**What is being asked:** Repeat each record below exactly, omitting whatever pictures appear in it.

Source records

----

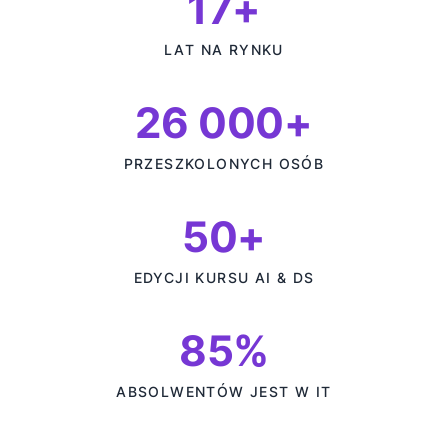
17+
LAT NA RYNKU
26 000+
PRZESZKOLONYCH OSÓB
50+
EDYCJI KURSU AI & DS
85%
ABSOLWENTÓW JEST W IT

----

**Output of the task:**
17+
LAT NA RYNKU
26 000+
PRZESZKOLONYCH OSÓB
50+
EDYCJI KURSU AI & DS
85%
ABSOLWENTÓW JEST W IT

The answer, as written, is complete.